If the inflation gets out of control, and a loaf of bread is worth a few million, then you can use the in game adjustment button that removes 3 zeros each time (or 6? Or x?) To get back to a meaningful number.
In this game there is a bunch of algorithms that try to approximate state level trade.
When costs of imports rise, the inflation has usually very little to do with it. Rather its supply-demand-logistics-politics dependance that changes the price. In most cases early game the market outside your country is slow or unwilling to react to your sudden demand and after regional stocks run out the price goes up. Similarly to how GPU prices went up in recent times IRL. Same deal with reduced price of exports. And as Thomas points out some products can go the opposite way too.
As for inflation itself... you are the driver for it. Inflation means increase in money pool. If you'd never export or import anything there would be no inflation in your state.
In the end it's a simulation of socialist system, not a capitalist one. Capitalistic games can have pretty simple simulation of free trade. Because it is, at least in principle, self correcting, hence prices being fixed is a resonable approximation.
But for socialism, it's humans in charge that make all the correcting decisions manually. You are that human here and so fighting changes is core to the gameplay.
However, what you're seeing in the game is a simpler way to imagine international trade. Soviet republics usually traded with capitalist countries (when there wasn't an embargo) to get hard currency, and then buy what they needed from other coutries. When dealing with soviet countries, they usually exchanged goods, since prices were artificial. Prices in the soviet system are no more than a way to control the use of resources, making everything kinda free but not to the point you would expend it without thinking. So, it doesn't make much sense trade based on rubles, because prices in rubles are not based on a market system; they don't float, they're decided by the strike of a pen. It doesn't mean they didn't do it, but it was kinda weird. You must remember that both systems are manmade, not some kind of natural law. What soviet countries could get is a devaluation of their products if they did flood the capitalist market with them, or debt from getting foreign loans.
In this game, rubles are more a representation of you resources and - why not - political power. You can't get a republic operating on the red all the time; if you don't produce stuff, soviets won't send you everything. If your republic is a hellhole, people are going to flee to the east and to the west. You can't print money because you're not the head of the kremlin, you're just the head of very, very small republic. You can allocate people to work and give them resources but, in this sense, that where the real capitalist money/power relationship would be. That's why your rubles are kinda figurative, as they were in real life. Giving people the food or printing paper money, giving it in exchange of their work and then getting it back from prices is irrelevant, because, as I said, prices in rubles are not based on a market system; they don't represent real monetary power outside that system. Its kinda like trying to buy stuff in a postapocaliptic scenario, you see that money becomes irrelevant pretty fast, due to the fact its just a representation of goods, not real goods. Printing money doesn't create more wealth; printing rubles in order to spend the double on oil production wouldn't mean anything if you don't put more people and machinery there.

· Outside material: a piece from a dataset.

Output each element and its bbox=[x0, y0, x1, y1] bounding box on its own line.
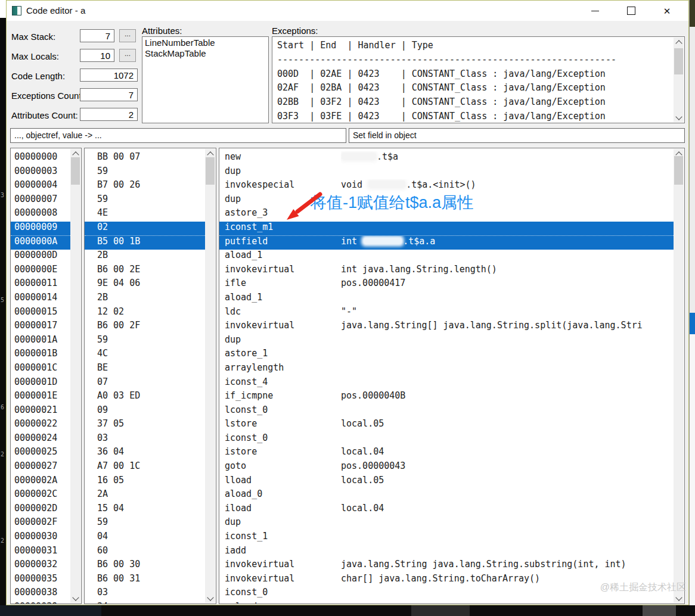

Now, dollars are dollars. Its you relationship to buy stuff at market prices. That's why I propose that the West should have larger supplies avaliable to purchase, but with floating prices; while the East would have fixed prices, but less stuff to offer. It could be made in a way the East had more raw materials, and the West more eletronics and vehicles. It would make you wanna negociate with the West to get them dollars. For now, you can totally ignore it. Btw, that's where I think inflation should hit you hard: to get more techs, finished goods and so on, you must get more dollars; to get more dollars, you must export more; to export more, you need to diversify and expand, because prices are going up and in no time you gonna get a huge deficit if you're not expanding or becoming more autonomous.
That's the way I see it and that's how I believe it would be better implemented. The idea of inflation is to put some pressure into your development, but I think they must be more dynamic in order to don't deliver us just some random repetitive and unbalanced mechanic.
Please, fell free to share your toughts, commrades.
Its correct, they don't. What I said was based on two facts: i)the soviet system didn't operate on a market basis. I didn't have inflation because it had shortages. I explained that latter in the text; prices don't float, goods dissapear from them shelves; ii)USSR was growing miraculously for a long time. It was the second world largest econnomy, not counting countries like East Germany or Poland. Russia only got close from the Russian Federation metrics on gross GDP on 2020 - notice those were the metrics from the worst phase of the Russian Federation in 1991, after the failed October coup.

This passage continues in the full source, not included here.